Stored entries:

################

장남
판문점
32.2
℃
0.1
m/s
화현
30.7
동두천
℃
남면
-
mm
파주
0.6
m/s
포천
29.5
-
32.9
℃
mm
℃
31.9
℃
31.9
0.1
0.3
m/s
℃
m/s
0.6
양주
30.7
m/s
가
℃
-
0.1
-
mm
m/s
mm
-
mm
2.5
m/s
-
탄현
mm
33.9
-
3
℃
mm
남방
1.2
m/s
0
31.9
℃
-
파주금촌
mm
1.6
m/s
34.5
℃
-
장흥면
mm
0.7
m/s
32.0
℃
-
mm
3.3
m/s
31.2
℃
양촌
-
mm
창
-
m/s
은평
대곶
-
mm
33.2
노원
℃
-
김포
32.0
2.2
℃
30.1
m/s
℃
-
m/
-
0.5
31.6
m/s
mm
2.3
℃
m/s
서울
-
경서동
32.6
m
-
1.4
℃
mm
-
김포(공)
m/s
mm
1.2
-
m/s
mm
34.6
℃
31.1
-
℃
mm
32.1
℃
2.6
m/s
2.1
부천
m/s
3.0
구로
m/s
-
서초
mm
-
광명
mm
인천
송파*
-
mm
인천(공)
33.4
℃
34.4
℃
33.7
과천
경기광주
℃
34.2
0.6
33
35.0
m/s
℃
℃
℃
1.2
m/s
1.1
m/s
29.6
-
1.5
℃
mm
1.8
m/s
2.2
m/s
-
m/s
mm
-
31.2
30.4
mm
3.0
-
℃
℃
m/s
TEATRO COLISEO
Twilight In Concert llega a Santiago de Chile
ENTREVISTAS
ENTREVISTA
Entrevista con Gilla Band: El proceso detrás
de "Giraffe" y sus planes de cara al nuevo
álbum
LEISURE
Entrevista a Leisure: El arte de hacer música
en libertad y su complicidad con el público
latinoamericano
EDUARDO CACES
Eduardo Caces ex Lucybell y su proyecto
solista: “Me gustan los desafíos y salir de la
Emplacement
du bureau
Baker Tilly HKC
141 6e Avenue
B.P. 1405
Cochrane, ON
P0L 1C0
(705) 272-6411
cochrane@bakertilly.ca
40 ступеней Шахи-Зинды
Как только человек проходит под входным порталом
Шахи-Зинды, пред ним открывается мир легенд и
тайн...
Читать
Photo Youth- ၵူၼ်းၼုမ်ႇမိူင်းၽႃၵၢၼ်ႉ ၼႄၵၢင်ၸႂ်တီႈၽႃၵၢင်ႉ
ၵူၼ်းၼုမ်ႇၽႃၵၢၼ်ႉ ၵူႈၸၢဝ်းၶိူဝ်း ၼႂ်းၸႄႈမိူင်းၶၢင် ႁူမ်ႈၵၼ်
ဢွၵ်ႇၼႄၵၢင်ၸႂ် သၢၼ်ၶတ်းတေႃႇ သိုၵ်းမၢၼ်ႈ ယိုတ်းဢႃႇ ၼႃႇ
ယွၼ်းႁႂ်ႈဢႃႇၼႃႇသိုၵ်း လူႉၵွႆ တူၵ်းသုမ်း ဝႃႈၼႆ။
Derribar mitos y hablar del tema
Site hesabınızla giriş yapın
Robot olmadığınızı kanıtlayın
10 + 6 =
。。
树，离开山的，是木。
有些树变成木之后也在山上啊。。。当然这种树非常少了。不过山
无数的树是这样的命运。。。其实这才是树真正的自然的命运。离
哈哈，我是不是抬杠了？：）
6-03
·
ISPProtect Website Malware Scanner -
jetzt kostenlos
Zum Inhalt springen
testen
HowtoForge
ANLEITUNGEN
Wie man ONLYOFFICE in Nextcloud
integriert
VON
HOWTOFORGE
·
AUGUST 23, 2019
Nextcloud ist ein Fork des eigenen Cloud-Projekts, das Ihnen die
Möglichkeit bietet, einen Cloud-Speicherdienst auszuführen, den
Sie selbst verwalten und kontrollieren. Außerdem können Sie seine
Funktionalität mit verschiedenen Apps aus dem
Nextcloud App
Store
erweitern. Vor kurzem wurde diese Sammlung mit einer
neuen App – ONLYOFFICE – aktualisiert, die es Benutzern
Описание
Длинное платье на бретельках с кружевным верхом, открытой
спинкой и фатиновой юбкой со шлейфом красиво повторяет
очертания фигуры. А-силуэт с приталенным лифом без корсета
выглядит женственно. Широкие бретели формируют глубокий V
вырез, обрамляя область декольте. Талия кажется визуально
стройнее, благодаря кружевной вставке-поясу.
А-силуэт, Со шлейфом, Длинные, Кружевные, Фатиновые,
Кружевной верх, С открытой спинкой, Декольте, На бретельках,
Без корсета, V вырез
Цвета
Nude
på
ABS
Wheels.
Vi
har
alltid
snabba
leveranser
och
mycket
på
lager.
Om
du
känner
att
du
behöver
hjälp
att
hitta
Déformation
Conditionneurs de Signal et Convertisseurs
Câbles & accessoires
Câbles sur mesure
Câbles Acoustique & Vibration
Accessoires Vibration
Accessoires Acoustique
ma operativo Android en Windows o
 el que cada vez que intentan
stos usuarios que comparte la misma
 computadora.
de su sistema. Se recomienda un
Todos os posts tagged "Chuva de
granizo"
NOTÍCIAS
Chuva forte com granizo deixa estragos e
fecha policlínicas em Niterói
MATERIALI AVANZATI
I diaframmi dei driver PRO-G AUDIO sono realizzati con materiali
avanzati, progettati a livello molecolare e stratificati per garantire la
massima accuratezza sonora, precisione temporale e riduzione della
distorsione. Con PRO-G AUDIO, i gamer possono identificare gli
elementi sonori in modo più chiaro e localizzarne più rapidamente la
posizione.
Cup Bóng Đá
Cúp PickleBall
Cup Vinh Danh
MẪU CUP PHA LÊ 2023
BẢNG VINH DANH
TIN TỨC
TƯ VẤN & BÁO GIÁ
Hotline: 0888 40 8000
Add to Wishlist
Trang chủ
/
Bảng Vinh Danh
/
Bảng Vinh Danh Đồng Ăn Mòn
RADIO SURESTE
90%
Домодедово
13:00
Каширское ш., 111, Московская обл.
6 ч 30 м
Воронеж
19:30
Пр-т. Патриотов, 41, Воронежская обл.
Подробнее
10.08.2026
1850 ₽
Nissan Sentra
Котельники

################

__Work to be completed__:
The word "шлейфом" may turn up on some lines of these records; say how many, with no other words.

__Answer to the problem__:
2